He loves his carrots, but there’s one problem: they give him a ridiculous amount of gas. He has come home from a carrot binge and repeatedly been angrily sent to the other end of the house until his insides calm down.
This has led to a couple embarrassing incidents at work. One time, he was listening to his iPod when another coworker started a conversation with him. John felt a fart about to escape but figured it was going to be quiet, so he slowly let it go… He fumbled to turn off his music as he was talking and suddenly heard the thunderous sounds of his bowels vibrating through conversation. His coworker waited till it was over, then resumed conversation as though nothing had happened.
Another time, John got to work early and saw that his cubicle patch was empty. Good time to let one rip, he thought, and released a long, slow fart. Just then, a coworker popped her head up from her desk (apparently, she had been digging into a bottom drawer) and said, “good morning!” Not the best way to start your workday.
I’m impressed that everyone at John’s work can keep such straight faces and play off farts so expertly. I’m positive that if a coworker of mine accidentally ripped one, I would be in absolute hysterics. I would be wiping tears off my face and trying not to point.

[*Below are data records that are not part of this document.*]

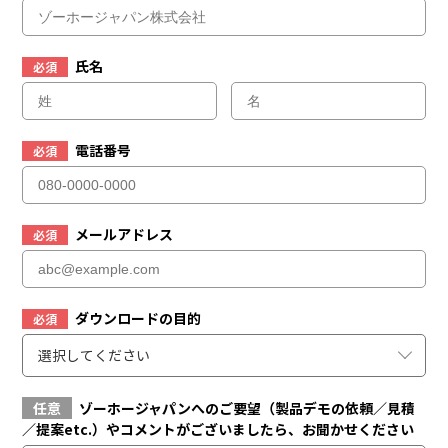
氏名
必須
電話番号
必須
メールアドレス
必須
ダウンロードの目的
必須
選択してください
任意
ゾーホージャパンへのご要望（製品デモの依頼／見積
／提案etc.）やコメントがございましたら、お聞かせください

At any rate, the carrot fart situation does not appear to be improving and John is at a loss about what to do. I think his body will eventually calm down as it adjusts to a higher amount of fiber, but he (reasonably) is not sure he can withstand the adjustment period. It’s hard to maintain your authority at work when your butt says more than you do.
In the meantime, Brontë is feasting on melted cheese, Bridget is eating everything that isn’t nailed down, and John is trying his best not to blow the house up.